---------- Input ----------

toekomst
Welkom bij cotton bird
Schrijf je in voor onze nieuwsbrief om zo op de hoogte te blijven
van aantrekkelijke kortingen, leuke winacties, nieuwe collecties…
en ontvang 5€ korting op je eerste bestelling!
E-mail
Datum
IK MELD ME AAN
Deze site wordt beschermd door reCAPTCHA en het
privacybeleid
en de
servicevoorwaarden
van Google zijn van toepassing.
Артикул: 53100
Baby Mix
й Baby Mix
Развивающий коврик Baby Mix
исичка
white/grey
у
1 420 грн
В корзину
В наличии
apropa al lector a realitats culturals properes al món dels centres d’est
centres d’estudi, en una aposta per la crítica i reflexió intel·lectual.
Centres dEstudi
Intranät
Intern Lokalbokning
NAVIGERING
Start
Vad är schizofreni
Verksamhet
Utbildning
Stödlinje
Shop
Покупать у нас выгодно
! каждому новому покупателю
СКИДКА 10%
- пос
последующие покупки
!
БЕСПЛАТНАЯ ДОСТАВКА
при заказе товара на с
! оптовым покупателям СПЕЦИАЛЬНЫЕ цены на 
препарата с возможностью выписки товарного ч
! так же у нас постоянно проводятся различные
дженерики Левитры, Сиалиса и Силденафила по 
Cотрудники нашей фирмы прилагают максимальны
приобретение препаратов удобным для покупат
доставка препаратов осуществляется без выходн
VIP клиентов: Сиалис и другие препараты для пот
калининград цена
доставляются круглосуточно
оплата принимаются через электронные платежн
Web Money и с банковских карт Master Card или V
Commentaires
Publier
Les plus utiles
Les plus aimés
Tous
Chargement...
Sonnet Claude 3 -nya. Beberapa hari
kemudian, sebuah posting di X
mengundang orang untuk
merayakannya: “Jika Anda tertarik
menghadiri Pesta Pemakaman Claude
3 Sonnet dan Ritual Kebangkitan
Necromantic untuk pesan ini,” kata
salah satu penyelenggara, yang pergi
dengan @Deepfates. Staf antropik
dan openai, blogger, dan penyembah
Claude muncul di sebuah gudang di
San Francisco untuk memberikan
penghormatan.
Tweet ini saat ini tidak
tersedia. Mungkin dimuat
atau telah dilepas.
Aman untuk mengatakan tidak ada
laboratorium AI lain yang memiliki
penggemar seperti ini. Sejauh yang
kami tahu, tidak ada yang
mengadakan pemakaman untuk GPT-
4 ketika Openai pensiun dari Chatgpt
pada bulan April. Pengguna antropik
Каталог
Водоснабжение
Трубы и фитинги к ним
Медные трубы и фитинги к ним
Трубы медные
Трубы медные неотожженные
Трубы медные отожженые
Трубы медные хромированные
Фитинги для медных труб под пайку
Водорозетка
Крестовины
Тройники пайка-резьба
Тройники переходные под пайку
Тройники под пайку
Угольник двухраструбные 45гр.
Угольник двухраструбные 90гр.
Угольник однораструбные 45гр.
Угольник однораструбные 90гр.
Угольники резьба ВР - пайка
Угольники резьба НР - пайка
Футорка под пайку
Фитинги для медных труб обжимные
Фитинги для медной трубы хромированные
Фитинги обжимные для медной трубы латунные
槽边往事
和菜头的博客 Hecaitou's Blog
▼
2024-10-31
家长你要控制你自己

----------
---------- Input ----------

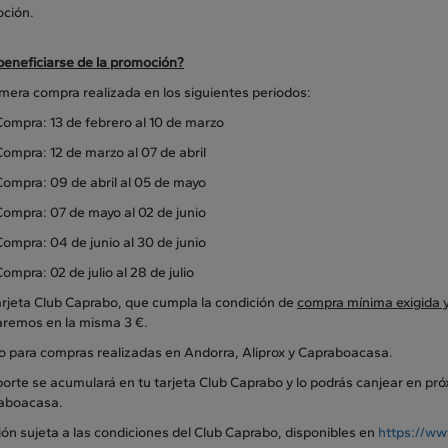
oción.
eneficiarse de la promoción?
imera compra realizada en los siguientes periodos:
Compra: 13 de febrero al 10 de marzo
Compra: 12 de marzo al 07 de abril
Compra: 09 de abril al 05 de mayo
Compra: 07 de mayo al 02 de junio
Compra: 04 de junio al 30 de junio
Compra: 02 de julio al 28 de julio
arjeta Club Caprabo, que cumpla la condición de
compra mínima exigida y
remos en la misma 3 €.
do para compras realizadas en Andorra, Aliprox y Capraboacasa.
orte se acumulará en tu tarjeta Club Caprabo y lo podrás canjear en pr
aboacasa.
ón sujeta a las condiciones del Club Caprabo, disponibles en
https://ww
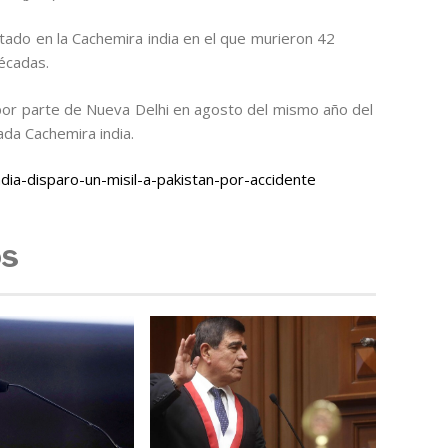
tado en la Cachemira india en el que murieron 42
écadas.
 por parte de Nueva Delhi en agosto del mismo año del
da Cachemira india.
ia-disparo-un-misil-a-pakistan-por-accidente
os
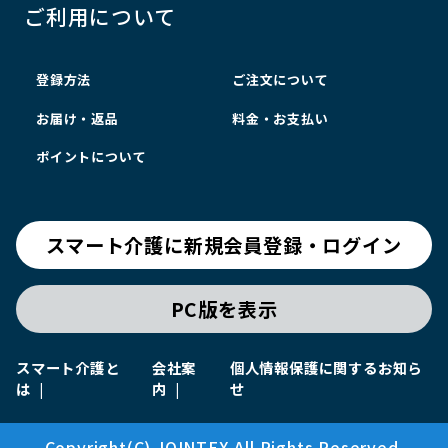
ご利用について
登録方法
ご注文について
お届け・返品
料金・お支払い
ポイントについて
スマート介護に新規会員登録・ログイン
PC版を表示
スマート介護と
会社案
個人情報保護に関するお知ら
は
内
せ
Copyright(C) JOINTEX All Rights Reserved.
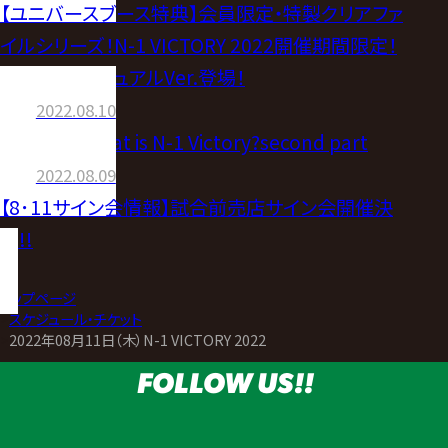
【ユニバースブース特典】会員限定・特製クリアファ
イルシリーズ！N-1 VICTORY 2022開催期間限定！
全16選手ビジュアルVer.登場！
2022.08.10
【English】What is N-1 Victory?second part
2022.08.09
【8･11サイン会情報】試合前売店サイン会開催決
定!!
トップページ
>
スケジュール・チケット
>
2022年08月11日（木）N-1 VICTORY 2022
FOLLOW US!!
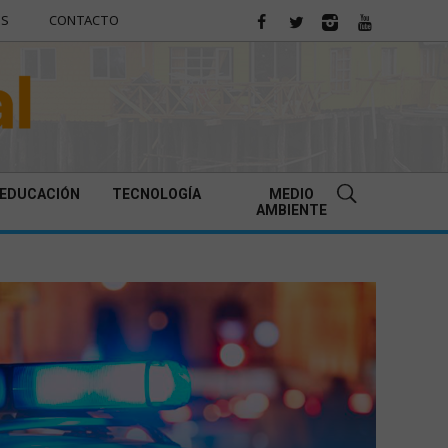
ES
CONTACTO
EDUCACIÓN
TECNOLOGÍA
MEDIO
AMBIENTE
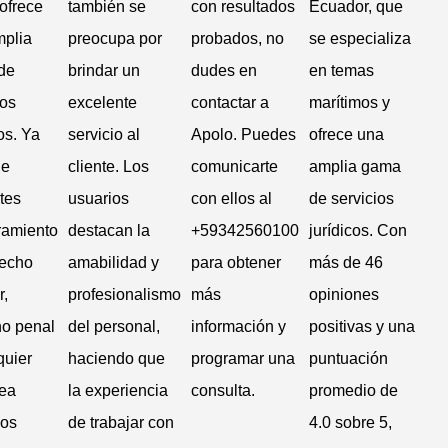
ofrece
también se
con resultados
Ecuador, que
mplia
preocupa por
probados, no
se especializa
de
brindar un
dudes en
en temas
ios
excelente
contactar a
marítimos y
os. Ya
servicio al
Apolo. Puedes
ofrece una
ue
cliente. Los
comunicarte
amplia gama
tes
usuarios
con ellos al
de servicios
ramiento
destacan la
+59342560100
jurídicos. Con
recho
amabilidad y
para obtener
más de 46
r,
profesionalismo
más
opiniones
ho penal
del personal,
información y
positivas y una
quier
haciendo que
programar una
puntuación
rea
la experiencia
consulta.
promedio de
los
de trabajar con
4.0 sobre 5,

----------

_What this task involves_
Extract from the material all lines containing the string "Cachemira".

_Output_
tado en la Cachemira india en el que murieron 42
da Cachemira india.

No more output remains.